|The early 1980s was the
"golden age" of computer game programming. Computer
hobbyists would design and program games for fun and
sometimes become stars or superstars by selling their
games to eager consumers. Games were typically written by
individual programmers, working alone, often without any
profit motive. There was a lot more creativity and
originality involved in game design, and a much wider
variation in game play than today.
If you wrote and sold any games in the early 1980s, you are almost certainly listed in The Giant List of Classic Game Programmers maintained by James Hague, a game programmer from the 1980s to the present. Mr. Hague has published an online book consisting of interviews with classic game programmers, called Halcyon Days.
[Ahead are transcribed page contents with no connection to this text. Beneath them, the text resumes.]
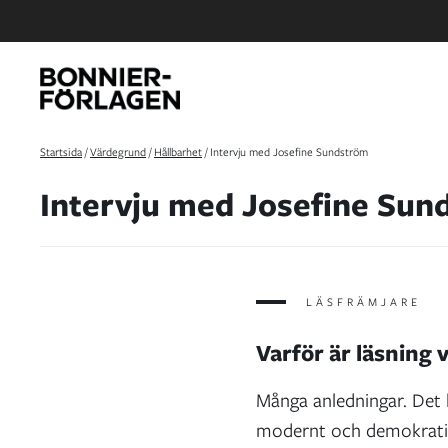
Startsida
/
Värdegrund
/
Hållbarhet
/
Intervju med Josefine Sundström
Intervju med Josefine Sun
LÄSFRÄMJARE
Varför är läsning 
Många anledningar. Det h
modernt och demokratisk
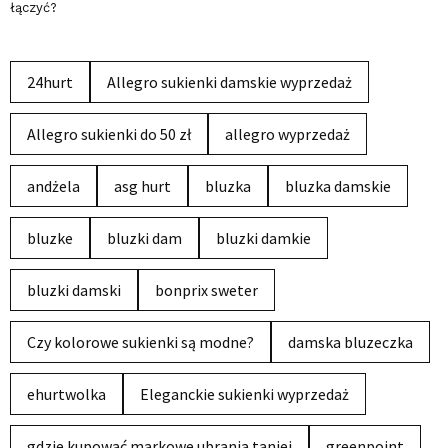
łączyć?
24hurt
Allegro sukienki damskie wyprzedaż
Allegro sukienki do 50 zł
allegro wyprzedaż
andżela
asg hurt
bluzka
bluzka damskie
bluzke
bluzki dam
bluzki damkie
bluzki damski
bonprix sweter
Czy kolorowe sukienki są modne?
damska bluzeczka
ehurtwolka
Eleganckie sukienki wyprzedaż
gdzie kupować markowe ubrania taniej
greenpoint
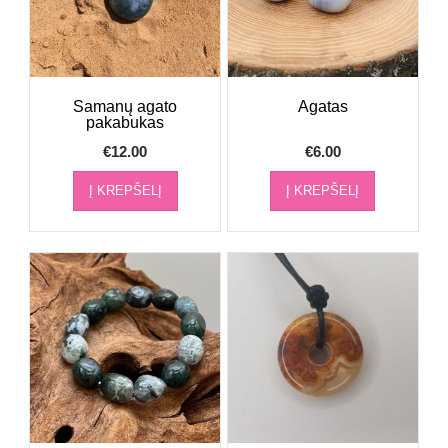
Samanų agato
Agatas
pakabukas
€
12.00
€
6.00
Į KREPŠELĮ
Į KREPŠELĮ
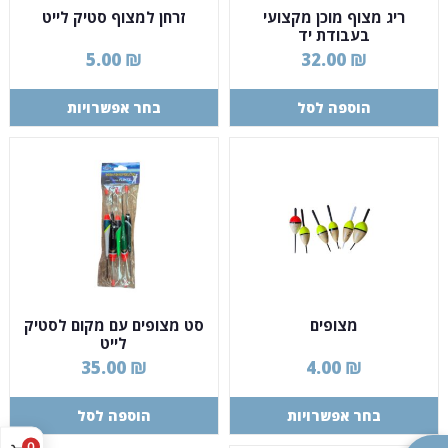
ריג מצוף מוכן מקצועי
זרחן למצוף סטיק לייט
בעבודת יד
5.00
₪
32.00
₪
הוספה לסל
בחר אפשרויות
מצופים
סט מצופים עם מקום לסטיק
לייט
35.00
₪
4.00
₪
בחר אפשרויות
הוספה לסל
0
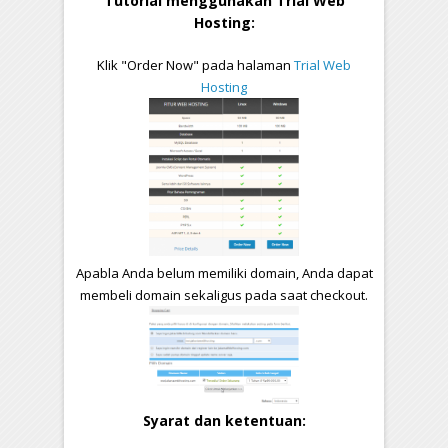
Tutorial menggunakan Trial Web
Hosting:
Klik "Order Now" pada halaman
Trial Web
Hosting
Apabla Anda belum memiliki domain, Anda dapat
membeli domain sekaligus pada saat checkout.
Syarat dan ketentuan:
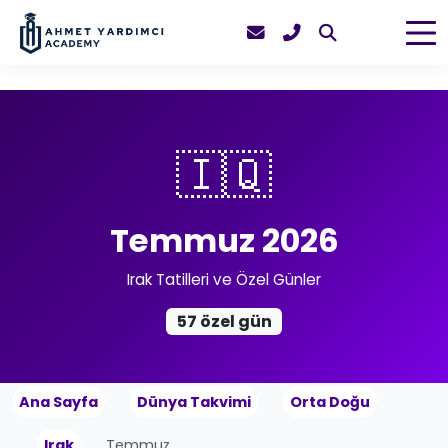
🇮🇶
Temmuz 2026
Irak Tatilleri ve Özel Günler
57 özel gün
Ana Sayfa
Dünya Takvimi
Orta Doğu
Irak
Temmuz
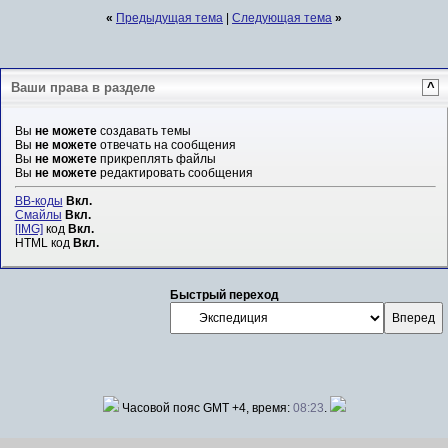
«
Предыдущая тема
|
Следующая тема
»
Ваши права в разделе
^
Вы
не можете
создавать темы
Вы
не можете
отвечать на сообщения
Вы
не можете
прикреплять файлы
Вы
не можете
редактировать сообщения
BB-коды
Вкл.
Смайлы
Вкл.
[IMG]
код
Вкл.
HTML код
Вкл.
Быстрый переход
Часовой пояс GMT +4, время:
08:23
.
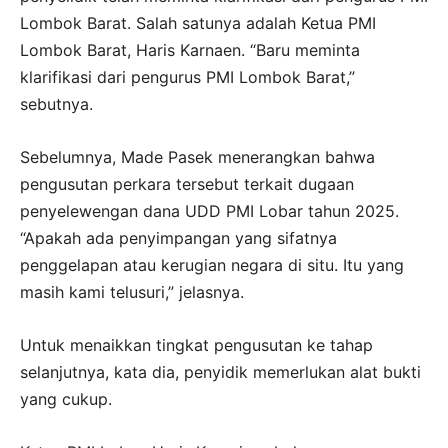
Lombok Barat. Salah satunya adalah Ketua PMI
Lombok Barat, Haris Karnaen. “Baru meminta
klarifikasi dari pengurus PMI Lombok Barat,”
sebutnya.
Sebelumnya, Made Pasek menerangkan bahwa
pengusutan perkara tersebut terkait dugaan
penyelewengan dana UDD PMI Lobar tahun 2025.
“Apakah ada penyimpangan yang sifatnya
penggelapan atau kerugian negara di situ. Itu yang
masih kami telusuri,” jelasnya.
Untuk menaikkan tingkat pengusutan ke tahap
selanjutnya, kata dia, penyidik memerlukan alat bukti
yang cukup.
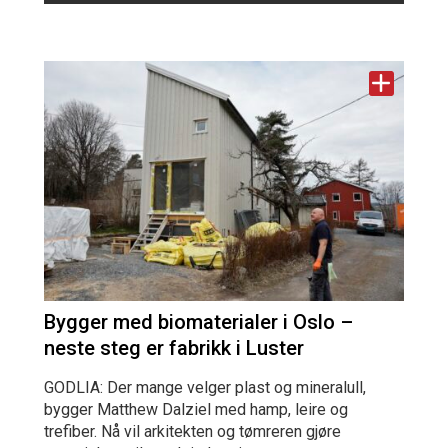
Bygger med biomaterialer i Oslo –
neste steg er fabrikk i Luster
GODLIA: Der mange velger plast og mineralull,
bygger Matthew Dalziel med hamp, leire og
trefiber. Nå vil arkitekten og tømreren gjøre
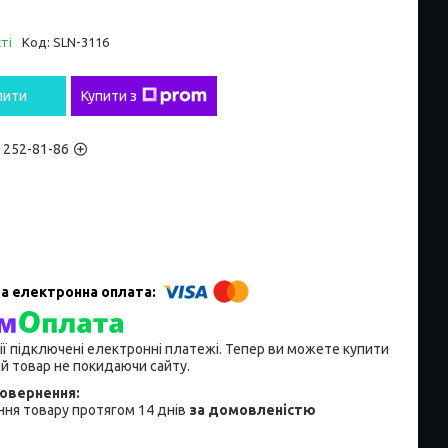
ті
Код:
SLN-3116
пити
Купити з
) 252-81-86
ії підключені електронні платежі. Тепер ви можете купити
й товар не покидаючи сайту.
ня товару протягом 14 днів
за домовленістю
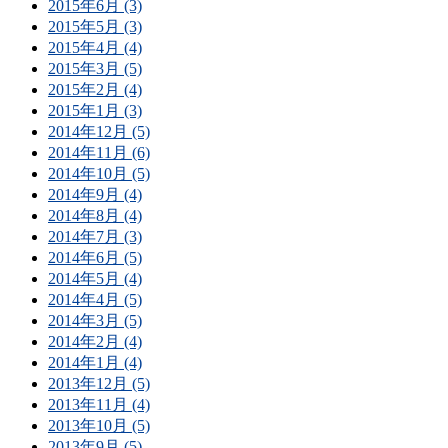
2015年6月 (3)
2015年5月 (3)
2015年4月 (4)
2015年3月 (5)
2015年2月 (4)
2015年1月 (3)
2014年12月 (5)
2014年11月 (6)
2014年10月 (5)
2014年9月 (4)
2014年8月 (4)
2014年7月 (3)
2014年6月 (5)
2014年5月 (4)
2014年4月 (5)
2014年3月 (5)
2014年2月 (4)
2014年1月 (4)
2013年12月 (5)
2013年11月 (4)
2013年10月 (5)
2013年9月 (5)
I paid for this book when it was new, and now it's free on the web. I especially enjoyed reading the interviews with Chris Crawford (the respected game designer and game design teacher), Steve Hales (a fellow programmer for Synapse), Warren Robinett (designer of Slot Racers), and Ed Rotberg (designer of a favorite coin-op game, Battlezone).
Amateur game programmer Mark Reid wrote a game called Getaway! at about the same time that I wrote Bumpomov's Dogs. The Atari Program Exchange (APX) was promoting our games, but both games failed in the marketplace due to the rapid collapse of Atari in early 1984. You can read Mark's story at the Reminiscing: 8-Bit Atari Games web site.
A wealth of information on the Atari computers is available at the Atari Archives web site maintained by computer journalist Kevin Savetz. The site includes the Atari Program Exchange archive as well as past books, reference manuals, and articles about the old Atari 8-bit computers.
If you are looking for games for young kids, I recommend my games Dog Daze and Bumpomov's Dogs, and then you might want to try Frogger. Older kids will enjoy Shamus, a Synapse game loosely based on the coin-op game Berzerk.